(Goal of the exercise)
The material below holds pictures; leave them out and reproduce exactly the lines from the one with "Comprar criptomoedas" through the one with "(Google Analytics) et", inclusive.

===============

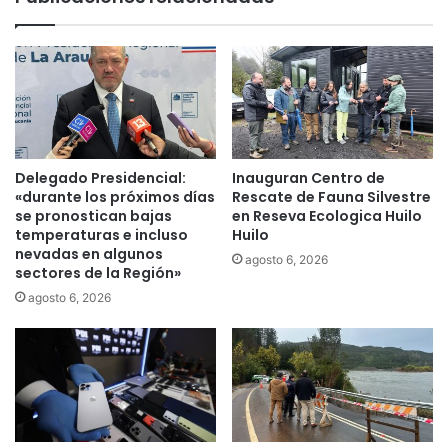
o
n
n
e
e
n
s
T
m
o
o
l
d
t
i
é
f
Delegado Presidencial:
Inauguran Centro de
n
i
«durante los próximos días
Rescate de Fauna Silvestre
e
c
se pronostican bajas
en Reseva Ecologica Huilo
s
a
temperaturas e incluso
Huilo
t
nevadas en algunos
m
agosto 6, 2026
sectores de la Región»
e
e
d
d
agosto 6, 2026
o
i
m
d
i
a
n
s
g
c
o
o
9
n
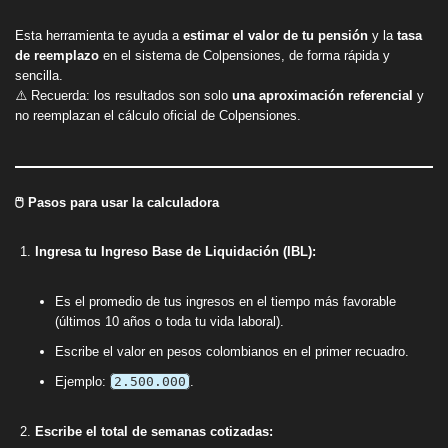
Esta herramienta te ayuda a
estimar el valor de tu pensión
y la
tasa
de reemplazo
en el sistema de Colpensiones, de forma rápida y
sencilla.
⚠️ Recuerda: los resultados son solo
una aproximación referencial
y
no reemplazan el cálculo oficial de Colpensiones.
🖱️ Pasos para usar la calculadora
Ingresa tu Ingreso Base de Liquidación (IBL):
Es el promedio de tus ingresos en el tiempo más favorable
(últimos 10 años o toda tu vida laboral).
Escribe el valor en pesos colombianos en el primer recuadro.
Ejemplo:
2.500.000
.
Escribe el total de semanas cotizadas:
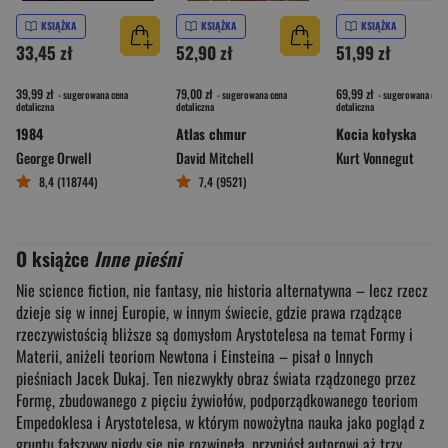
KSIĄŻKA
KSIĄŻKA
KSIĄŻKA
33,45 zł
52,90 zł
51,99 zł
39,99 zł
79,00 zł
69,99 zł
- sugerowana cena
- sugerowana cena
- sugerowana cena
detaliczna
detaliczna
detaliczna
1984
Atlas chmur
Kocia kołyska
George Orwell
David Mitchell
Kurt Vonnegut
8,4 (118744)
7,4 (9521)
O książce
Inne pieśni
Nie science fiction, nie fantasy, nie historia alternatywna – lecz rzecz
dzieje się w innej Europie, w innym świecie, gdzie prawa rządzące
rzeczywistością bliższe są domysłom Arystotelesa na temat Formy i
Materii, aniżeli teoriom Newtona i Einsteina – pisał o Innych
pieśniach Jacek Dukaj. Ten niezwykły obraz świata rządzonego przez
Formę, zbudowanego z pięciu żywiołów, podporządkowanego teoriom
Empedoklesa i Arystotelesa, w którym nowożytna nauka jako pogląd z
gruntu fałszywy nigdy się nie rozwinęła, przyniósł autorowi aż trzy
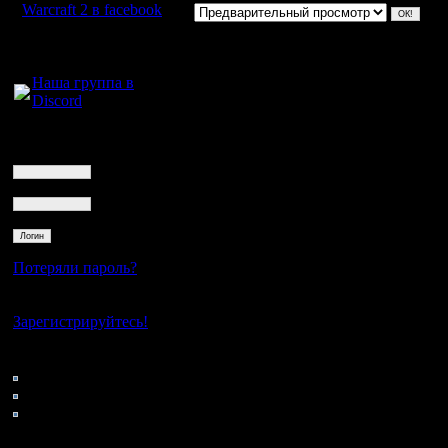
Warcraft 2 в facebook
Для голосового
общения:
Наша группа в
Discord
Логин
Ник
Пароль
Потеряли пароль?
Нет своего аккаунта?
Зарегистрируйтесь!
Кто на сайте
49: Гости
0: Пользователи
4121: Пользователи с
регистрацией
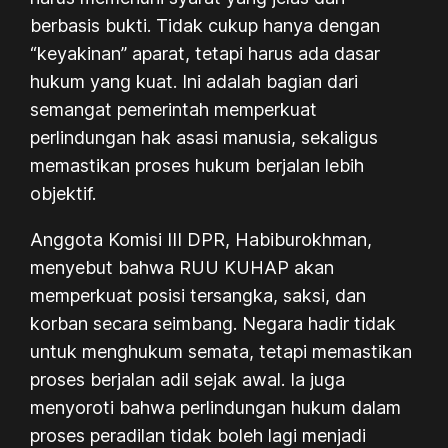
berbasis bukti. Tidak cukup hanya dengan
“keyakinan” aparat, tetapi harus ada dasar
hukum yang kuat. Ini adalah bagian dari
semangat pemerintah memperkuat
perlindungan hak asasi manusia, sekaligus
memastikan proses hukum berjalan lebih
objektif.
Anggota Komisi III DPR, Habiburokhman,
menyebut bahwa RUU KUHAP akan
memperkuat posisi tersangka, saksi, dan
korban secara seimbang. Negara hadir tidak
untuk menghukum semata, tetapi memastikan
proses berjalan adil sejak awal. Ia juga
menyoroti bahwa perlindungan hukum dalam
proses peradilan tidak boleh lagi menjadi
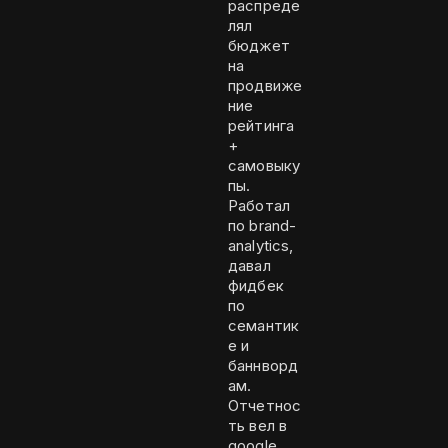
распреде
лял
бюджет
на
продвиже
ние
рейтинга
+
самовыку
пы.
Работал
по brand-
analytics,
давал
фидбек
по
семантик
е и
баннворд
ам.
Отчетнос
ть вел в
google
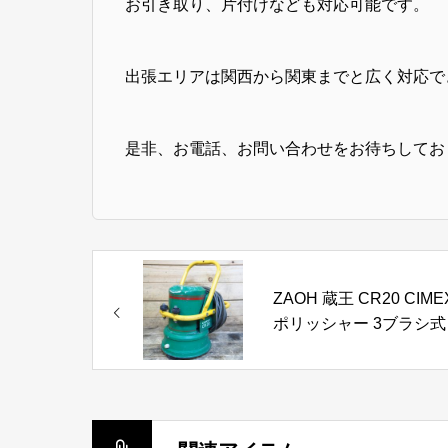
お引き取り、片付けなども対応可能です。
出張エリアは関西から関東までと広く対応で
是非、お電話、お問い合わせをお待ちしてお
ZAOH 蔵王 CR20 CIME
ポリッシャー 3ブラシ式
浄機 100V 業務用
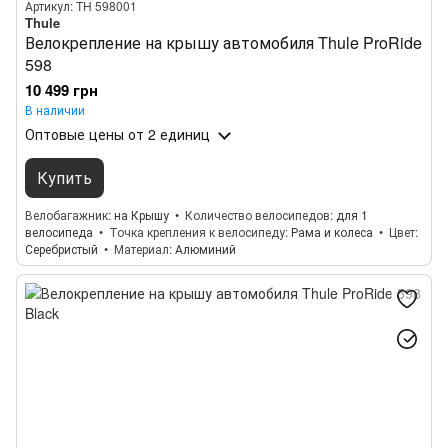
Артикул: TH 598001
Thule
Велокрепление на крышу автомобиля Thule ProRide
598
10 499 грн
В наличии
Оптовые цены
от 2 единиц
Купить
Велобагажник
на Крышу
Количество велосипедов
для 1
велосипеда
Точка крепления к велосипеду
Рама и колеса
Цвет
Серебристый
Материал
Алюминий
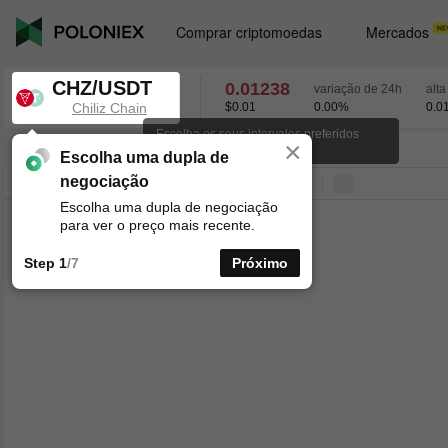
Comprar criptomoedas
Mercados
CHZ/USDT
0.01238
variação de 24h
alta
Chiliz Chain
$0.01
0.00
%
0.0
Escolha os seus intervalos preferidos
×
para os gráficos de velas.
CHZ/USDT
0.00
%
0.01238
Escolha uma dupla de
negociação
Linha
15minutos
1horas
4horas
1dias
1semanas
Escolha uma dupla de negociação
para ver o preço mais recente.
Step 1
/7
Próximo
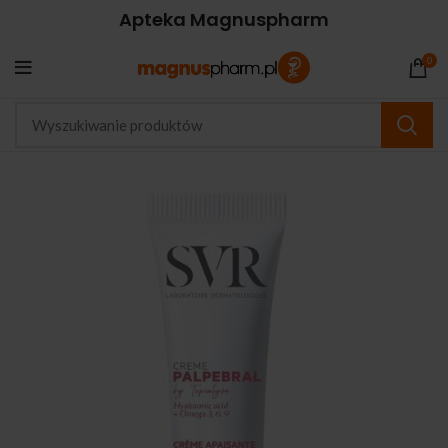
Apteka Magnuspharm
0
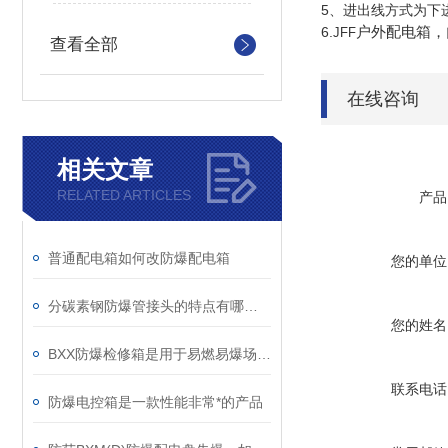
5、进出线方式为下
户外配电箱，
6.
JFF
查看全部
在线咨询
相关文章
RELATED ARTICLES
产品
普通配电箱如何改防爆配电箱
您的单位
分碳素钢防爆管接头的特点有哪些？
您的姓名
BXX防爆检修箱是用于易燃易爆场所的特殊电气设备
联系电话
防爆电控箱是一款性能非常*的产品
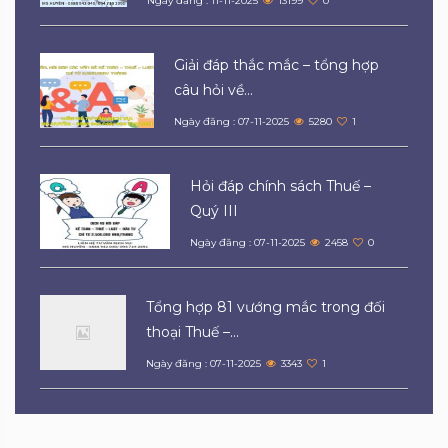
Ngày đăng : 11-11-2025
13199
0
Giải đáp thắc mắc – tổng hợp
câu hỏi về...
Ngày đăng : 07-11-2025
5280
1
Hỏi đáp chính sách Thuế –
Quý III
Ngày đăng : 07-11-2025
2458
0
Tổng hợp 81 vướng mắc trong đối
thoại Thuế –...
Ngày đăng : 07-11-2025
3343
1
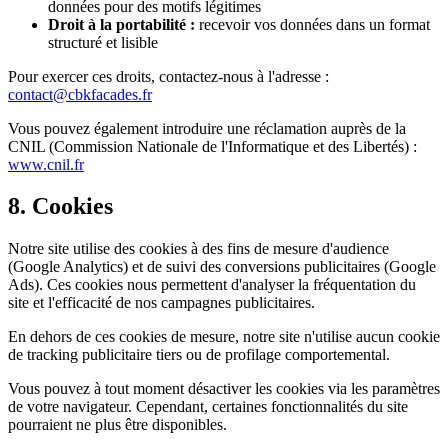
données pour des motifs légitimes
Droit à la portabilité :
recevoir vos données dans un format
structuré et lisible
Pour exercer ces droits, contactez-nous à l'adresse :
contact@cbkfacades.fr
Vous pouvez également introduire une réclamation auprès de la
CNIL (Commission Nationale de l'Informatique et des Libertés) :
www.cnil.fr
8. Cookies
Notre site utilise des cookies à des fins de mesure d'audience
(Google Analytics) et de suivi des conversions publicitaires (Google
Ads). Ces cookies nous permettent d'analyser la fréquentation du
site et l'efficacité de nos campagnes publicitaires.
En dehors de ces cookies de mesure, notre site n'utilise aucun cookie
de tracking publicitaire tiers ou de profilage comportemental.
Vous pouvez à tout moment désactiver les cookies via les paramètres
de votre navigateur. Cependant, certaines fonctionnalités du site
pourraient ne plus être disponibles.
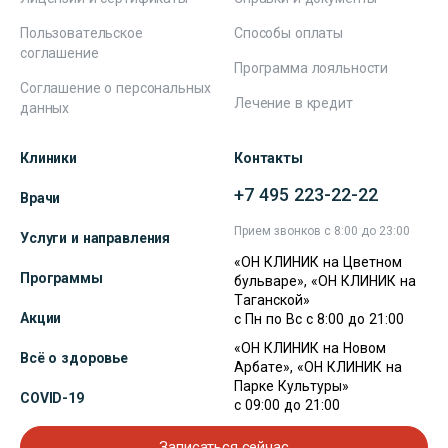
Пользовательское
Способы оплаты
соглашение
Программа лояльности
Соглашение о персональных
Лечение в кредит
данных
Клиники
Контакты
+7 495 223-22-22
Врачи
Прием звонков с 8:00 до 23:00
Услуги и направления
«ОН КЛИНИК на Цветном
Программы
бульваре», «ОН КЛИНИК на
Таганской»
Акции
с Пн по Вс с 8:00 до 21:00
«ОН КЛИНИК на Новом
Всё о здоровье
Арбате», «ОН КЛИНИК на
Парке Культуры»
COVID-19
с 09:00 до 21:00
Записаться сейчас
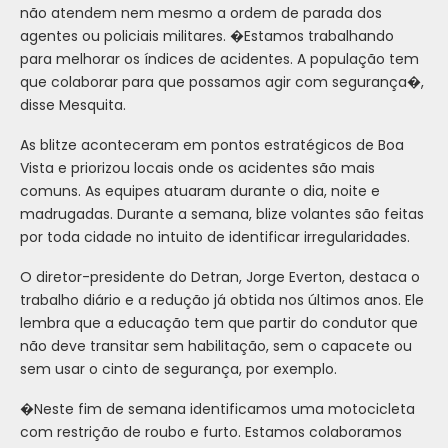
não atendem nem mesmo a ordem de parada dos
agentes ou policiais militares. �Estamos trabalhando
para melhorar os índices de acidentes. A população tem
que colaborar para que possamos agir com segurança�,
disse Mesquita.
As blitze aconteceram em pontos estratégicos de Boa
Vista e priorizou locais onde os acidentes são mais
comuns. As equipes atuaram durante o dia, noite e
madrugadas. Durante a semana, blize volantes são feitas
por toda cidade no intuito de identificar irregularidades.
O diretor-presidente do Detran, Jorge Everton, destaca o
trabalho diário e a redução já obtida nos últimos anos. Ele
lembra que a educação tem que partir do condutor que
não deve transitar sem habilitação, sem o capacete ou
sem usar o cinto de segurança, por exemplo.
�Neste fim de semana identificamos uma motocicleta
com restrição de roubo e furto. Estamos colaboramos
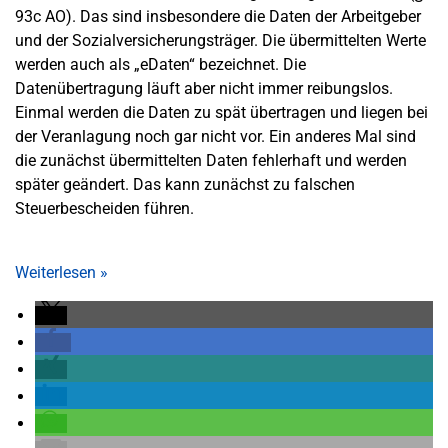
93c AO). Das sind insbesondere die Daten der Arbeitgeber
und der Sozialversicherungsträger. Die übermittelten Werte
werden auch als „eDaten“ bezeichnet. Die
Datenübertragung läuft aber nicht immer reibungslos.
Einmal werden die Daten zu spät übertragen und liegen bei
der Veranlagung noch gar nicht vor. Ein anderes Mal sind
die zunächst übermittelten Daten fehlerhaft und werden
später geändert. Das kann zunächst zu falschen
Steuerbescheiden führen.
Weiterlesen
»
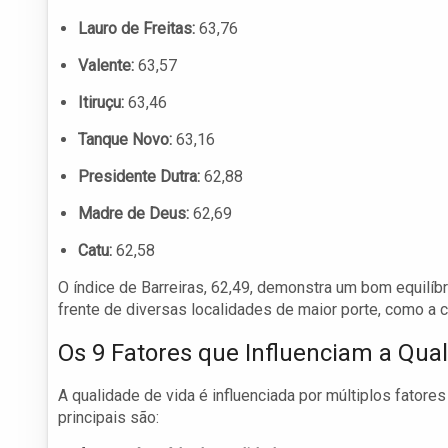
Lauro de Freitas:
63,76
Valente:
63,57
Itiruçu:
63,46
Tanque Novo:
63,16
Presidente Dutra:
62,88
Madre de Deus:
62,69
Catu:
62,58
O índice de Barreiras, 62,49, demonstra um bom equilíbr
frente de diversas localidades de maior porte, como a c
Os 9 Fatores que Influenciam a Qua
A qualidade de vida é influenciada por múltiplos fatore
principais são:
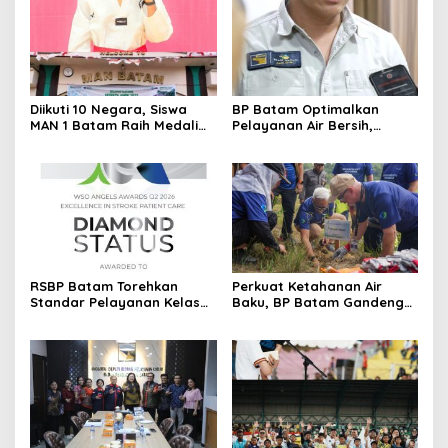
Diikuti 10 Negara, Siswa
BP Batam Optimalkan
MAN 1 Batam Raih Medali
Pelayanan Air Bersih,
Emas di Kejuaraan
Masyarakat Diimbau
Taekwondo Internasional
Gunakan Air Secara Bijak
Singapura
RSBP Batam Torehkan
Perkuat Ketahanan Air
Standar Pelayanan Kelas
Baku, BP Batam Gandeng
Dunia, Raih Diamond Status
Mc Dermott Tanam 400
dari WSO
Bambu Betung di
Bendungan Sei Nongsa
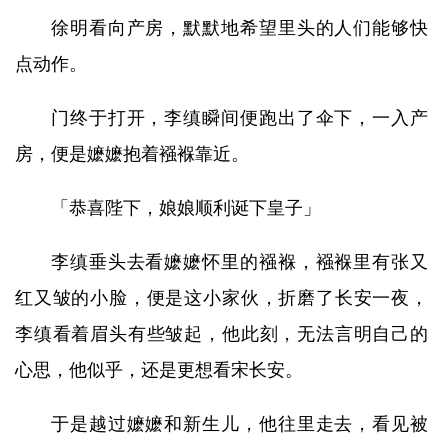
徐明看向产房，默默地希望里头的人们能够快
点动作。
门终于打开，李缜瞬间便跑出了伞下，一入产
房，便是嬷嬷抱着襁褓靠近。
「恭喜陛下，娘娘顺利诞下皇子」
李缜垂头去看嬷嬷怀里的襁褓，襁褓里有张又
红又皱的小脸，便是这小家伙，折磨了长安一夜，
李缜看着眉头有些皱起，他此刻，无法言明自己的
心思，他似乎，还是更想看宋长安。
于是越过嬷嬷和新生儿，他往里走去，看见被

===============

(Problem solution)
Comprar criptomoedas
Mercados
CHZ/USDT
0.01238
variação de 24h
alta
Chiliz Chain
$0.01
0.00
%
0.0
Escolha os seus intervalos preferidos
×
para os gráficos de velas.
CHZ/USDT
0.00
%
0.01238
Escolha uma dupla de
negociação
Linha
15minutos
1horas
4horas
1dias
1semanas
Escolha uma dupla de negociação
para ver o preço mais recente.
Step 1
/7
Próximo
Apteka Magnuspharm
0
5、进出线方式为下
户外配电箱，
6.
JFF
查看全部
在线咨询
相关文章
RELATED ARTICLES
产品
普通配电箱如何改防爆配电箱
您的单位
分碳素钢防爆管接头的特点有哪些？
您的姓名
BXX防爆检修箱是用于易燃易爆场所的特殊电气设备
联系电话
防爆电控箱是一款性能非常*的产品
Ngày đăng : 11-11-2025
13199
0
Giải đáp thắc mắc – tổng hợp
câu hỏi về...
Ngày đăng : 07-11-2025
5280
1
Hỏi đáp chính sách Thuế –
Quý III
Ngày đăng : 07-11-2025
2458
0
Tổng hợp 81 vướng mắc trong đối
thoại Thuế –...
Ngày đăng : 07-11-2025
3343
1
données pour des motifs légitimes
Droit à la portabilité :
recevoir vos données dans un format
structuré et lisible
Pour exercer ces droits, contactez-nous à l'adresse :
contact@cbkfacades.fr
Vous pouvez également introduire une réclamation auprès de la
CNIL (Commission Nationale de l'Informatique et des Libertés) :
www.cnil.fr
8. Cookies
Notre site utilise des cookies à des fins de mesure d'audience
(Google Analytics) et de suivi des conversions publicitaires (Google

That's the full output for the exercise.